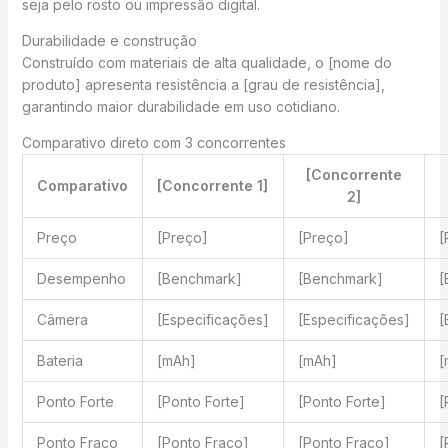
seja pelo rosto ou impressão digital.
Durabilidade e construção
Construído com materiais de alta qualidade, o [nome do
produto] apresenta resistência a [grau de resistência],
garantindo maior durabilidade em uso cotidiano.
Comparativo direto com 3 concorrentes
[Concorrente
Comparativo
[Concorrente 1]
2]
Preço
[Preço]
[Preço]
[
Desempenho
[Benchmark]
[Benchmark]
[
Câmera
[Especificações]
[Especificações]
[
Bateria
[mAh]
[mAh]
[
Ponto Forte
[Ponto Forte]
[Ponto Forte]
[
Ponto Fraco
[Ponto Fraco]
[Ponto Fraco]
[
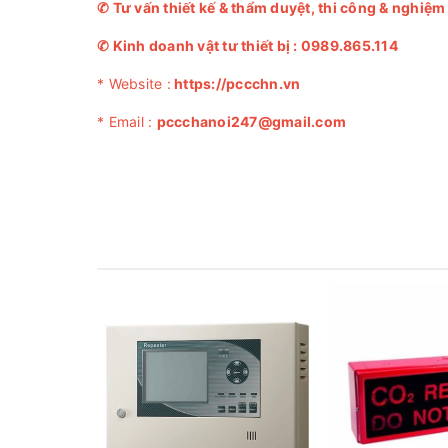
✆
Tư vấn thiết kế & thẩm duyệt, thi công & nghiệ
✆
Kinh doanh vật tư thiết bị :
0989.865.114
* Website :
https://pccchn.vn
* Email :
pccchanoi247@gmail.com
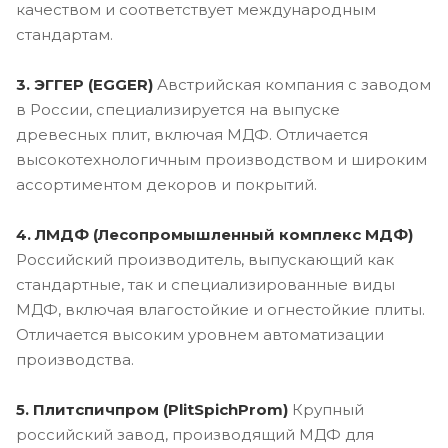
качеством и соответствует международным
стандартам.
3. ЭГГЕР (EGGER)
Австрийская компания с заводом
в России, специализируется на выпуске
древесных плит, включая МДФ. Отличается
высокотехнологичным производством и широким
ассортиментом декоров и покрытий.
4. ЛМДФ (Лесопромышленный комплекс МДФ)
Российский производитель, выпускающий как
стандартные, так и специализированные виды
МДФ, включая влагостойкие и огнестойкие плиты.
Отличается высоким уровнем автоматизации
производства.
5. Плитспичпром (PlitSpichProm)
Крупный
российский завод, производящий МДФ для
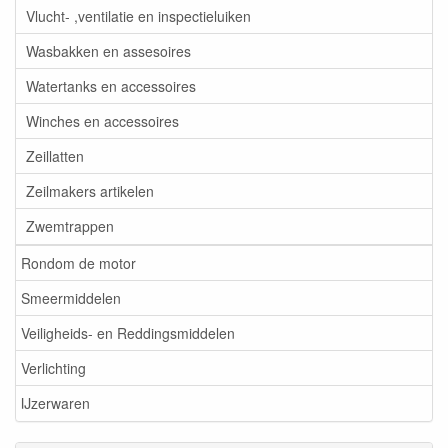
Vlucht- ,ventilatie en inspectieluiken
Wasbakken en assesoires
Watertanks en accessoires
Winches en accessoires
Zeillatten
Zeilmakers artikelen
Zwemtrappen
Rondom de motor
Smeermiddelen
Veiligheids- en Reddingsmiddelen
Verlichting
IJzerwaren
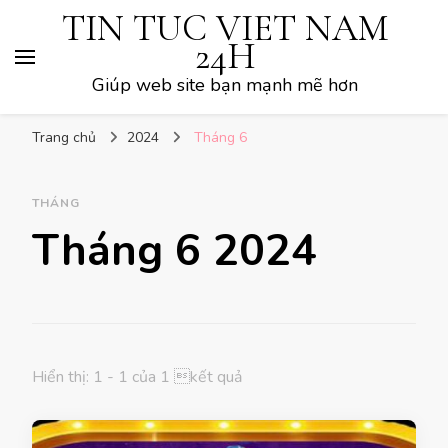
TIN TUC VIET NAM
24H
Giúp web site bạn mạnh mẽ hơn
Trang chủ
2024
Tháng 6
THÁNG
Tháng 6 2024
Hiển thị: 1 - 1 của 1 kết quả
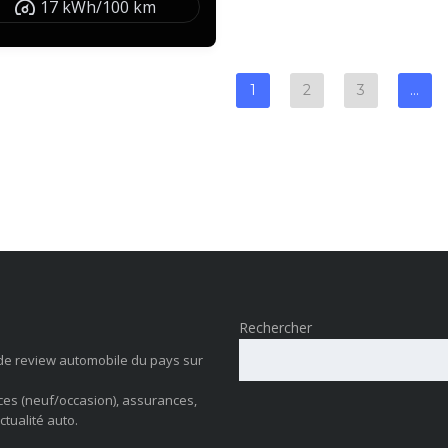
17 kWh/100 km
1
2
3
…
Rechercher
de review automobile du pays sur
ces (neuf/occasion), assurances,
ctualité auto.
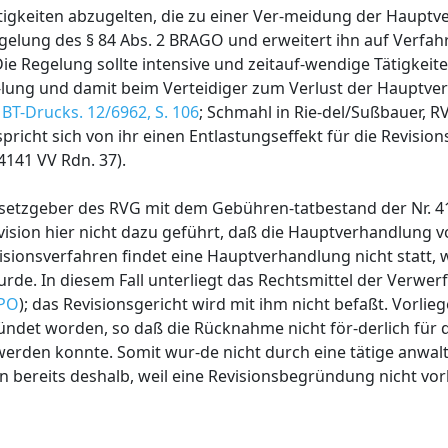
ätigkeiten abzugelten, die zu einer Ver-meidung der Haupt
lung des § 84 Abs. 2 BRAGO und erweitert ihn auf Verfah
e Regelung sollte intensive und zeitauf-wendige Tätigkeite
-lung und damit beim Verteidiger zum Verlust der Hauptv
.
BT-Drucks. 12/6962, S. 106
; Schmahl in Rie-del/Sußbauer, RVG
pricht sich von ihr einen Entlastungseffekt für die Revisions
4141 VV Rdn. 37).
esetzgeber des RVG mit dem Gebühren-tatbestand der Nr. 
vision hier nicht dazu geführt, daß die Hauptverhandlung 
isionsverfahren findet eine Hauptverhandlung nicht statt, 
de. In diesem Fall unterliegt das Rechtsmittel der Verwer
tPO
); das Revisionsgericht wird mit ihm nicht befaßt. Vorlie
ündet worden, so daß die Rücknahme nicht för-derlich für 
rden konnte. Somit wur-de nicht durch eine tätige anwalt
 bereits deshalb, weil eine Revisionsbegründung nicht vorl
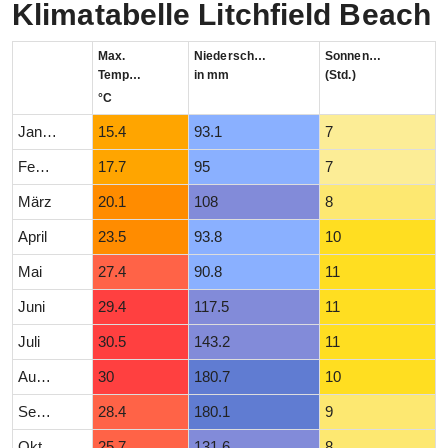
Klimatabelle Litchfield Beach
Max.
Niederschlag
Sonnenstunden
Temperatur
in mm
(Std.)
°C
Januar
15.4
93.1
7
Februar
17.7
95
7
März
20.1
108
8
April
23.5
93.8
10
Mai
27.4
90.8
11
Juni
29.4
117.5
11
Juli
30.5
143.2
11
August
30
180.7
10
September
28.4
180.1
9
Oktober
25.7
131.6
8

+++++

*YOUR GOAL*
Each entry should appear again exactly as written, pictures excluded.

*EXERCISE RESULT*
seja pelo rosto ou impressão digital.
Durabilidade e construção
Construído com materiais de alta qualidade, o [nome do
produto] apresenta resistência a [grau de resistência],
garantindo maior durabilidade em uso cotidiano.
Comparativo direto com 3 concorrentes
[Concorrente
Comparativo
[Concorrente 1]
2]
Preço
[Preço]
[Preço]
[
Desempenho
[Benchmark]
[Benchmark]
[
Câmera
[Especificações]
[Especificações]
[
Bateria
[mAh]
[mAh]
[
Ponto Forte
[Ponto Forte]
[Ponto Forte]
[
Ponto Fraco
[Ponto Fraco]
[Ponto Fraco]
[
✆
Tư vấn thiết kế & thẩm duyệt, thi công & nghiệ
✆
Kinh doanh vật tư thiết bị :
0989.865.114
* Website :
https://pccchn.vn
* Email :
pccchanoi247@gmail.com
качеством и соответствует международным
стандартам.
3. ЭГГЕР (EGGER)
Австрийская компания с заводом
в России, специализируется на выпуске
древесных плит, включая МДФ. Отличается
высокотехнологичным производством и широким
ассортиментом декоров и покрытий.
4. ЛМДФ (Лесопромышленный комплекс МДФ)
Российский производитель, выпускающий как
стандартные, так и специализированные виды
МДФ, включая влагостойкие и огнестойкие плиты.
Отличается высоким уровнем автоматизации
производства.
5. Плитспичпром (PlitSpichProm)
Крупный
российский завод, производящий МДФ для
Vlucht- ,ventilatie en inspectieluiken
Wasbakken en assesoires
Watertanks en accessoires
Winches en accessoires
Zeillatten
Zeilmakers artikelen
Zwemtrappen
Rondom de motor
Smeermiddelen
Veiligheids- en Reddingsmiddelen
Verlichting
IJzerwaren
TIN TUC VIET NAM
24H
Giúp web site bạn mạnh mẽ hơn
Trang chủ
2024
Tháng 6
THÁNG
Tháng 6 2024
Hiển thị: 1 - 1 của 1 kết quả
17 kWh/100 km
1
2
3
…
Rechercher
de review automobile du pays sur
ces (neuf/occasion), assurances,
ctualité auto.
ätigkeiten abzugelten, die zu einer Ver-meidung der Haupt
lung des § 84 Abs. 2 BRAGO und erweitert ihn auf Verfah
e Regelung sollte intensive und zeitauf-wendige Tätigkeite
-lung und damit beim Verteidiger zum Verlust der Hauptv
.
BT-Drucks. 12/6962, S. 106
; Schmahl in Rie-del/Sußbauer, RVG
pricht sich von ihr einen Entlastungseffekt für die Revisions
4141 VV Rdn. 37).
esetzgeber des RVG mit dem Gebühren-tatbestand der Nr. 
vision hier nicht dazu geführt, daß die Hauptverhandlung 
isionsverfahren findet eine Hauptverhandlung nicht statt, 
de. In diesem Fall unterliegt das Rechtsmittel der Verwer
tPO
); das Revisionsgericht wird mit ihm nicht befaßt. Vorlie
ündet worden, so daß die Rücknahme nicht för-derlich für 
rden konnte. Somit wur-de nicht durch eine tätige anwalt
 bereits deshalb, weil eine Revisionsbegründung nicht vorl
Klimatabelle Litchfield Beach
Max.
Niederschlag
Sonnenstunden
Temperatur
in mm
(Std.)
°C
Januar
15.4
93.1
7
Februar
17.7
95
7
März
20.1
108
8
April
23.5
93.8
10
Mai
27.4
90.8
11
Juni
29.4
117.5
11
Juli
30.5
143.2
11
August
30
180.7
10
September
28.4
180.1
9
Oktober
25.7
131.6
8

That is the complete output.